Despite these answers, I wasn’t actually too certain of the specific answer. So I searched it up on Google (hehe..) and found that a study claimed that walnuts are the healthiest of the nuts (sorry about the newspaper link, I tried searching for the original article for 30 mins and couldn’t find it! Oh wait I finally found it!). The scientists found that walnuts contain twice the antioxidant content as other nuts (nine nuts were tested).

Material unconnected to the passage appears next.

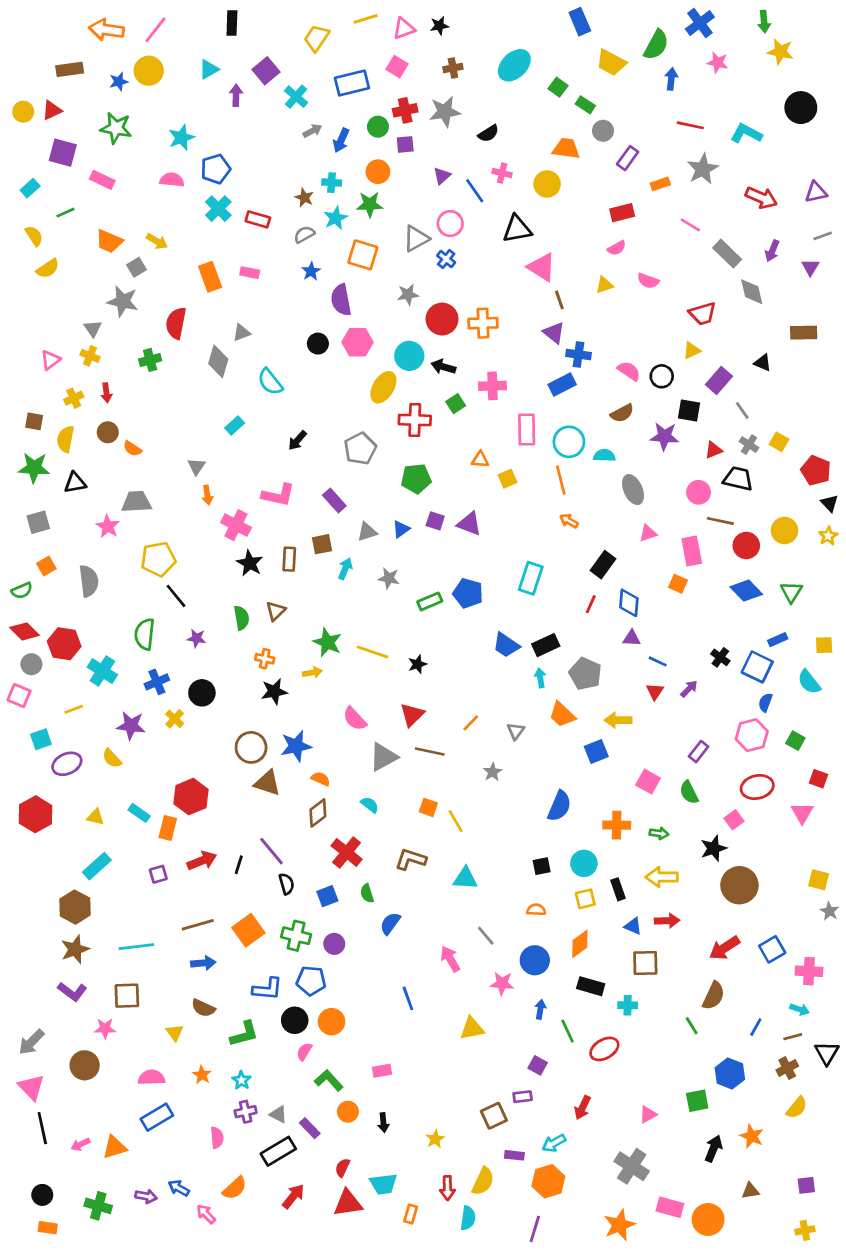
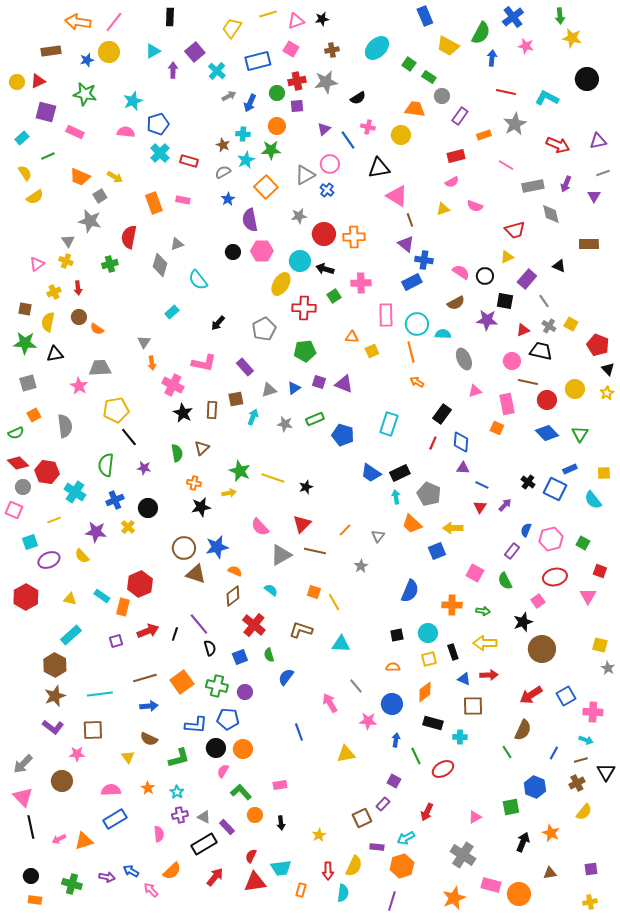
gray rectangle: (727, 254) -> (533, 186), turned -55
orange square: (363, 255) -> (266, 187), turned 30
green rectangle: (430, 601) -> (315, 419), moved
blue semicircle: (765, 702) -> (526, 530), moved
purple rectangle: (523, 1097) -> (383, 804), turned -40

You can watch this video for a little more info on the study:

0,32068,868001661001_2062208,00.html

Antioxidants are the new buzz word going around in nutrition news, and rightly so. They are substances found in food that can help mop up free radicals in our bodies to prevent oxidative damage. Free radicals are molecules that have one or more unpaired electrons in their outer shell, making them unstable and highly reactive, formed when oxygen reacts with body compounds during metabolism. These free radicals will oxidise substances in the body, stealing their electrons to gain stability. The attacked molecule (that lost the electron/s) becomes a free radical itself, starting a chain reaction of electron-snatching, that produces more free radicals. This can cause oxidative damage of tissues, such as in phospholipids of cell membranes (disrupting the transport of substances across cells), DNA (creating mutations), and proteins (altering their functions).

¬†Antioxidants are substances in foods that inhibits this chain reaction of oxidative damage, protecting substances in the body from being oxidised by free radicals. Antioxidants neutralise free radicals by oxidising themselves (acting as a reducing agent): donating electrons to the free radical to stabilise their outer shell, whilst they don’t become free radicals themselves as they can receive electrons again to become reactivated. Examples of antioxidants include the vitamins A C E, as well as polyphenols.

Because that is a whole heap of science that I copy and pasted from revision I did for my exam last year (!), I shall sum it up using layman’s terms! An easy analogy of an ‘oxidative reaction’ is the rusting of iron (or the browning of apples, that’s how quickly oxidative reactions occur!). The iron naturally rusts, and if you do something to protect the iron from rusting, then the rusting won’t happen. Now imagine that’s what happens in our body, with oxidative reactions, which ultimately lead to damage to tissue. This can lead to diseases like cancer, heart disease, and accelerating the ageing of the eyes and brain. So if we can protect those oxidative reactions from occurring using antioxidants which mop up free radicals, we can protect the tissue from damage and help us stay healthier for longer.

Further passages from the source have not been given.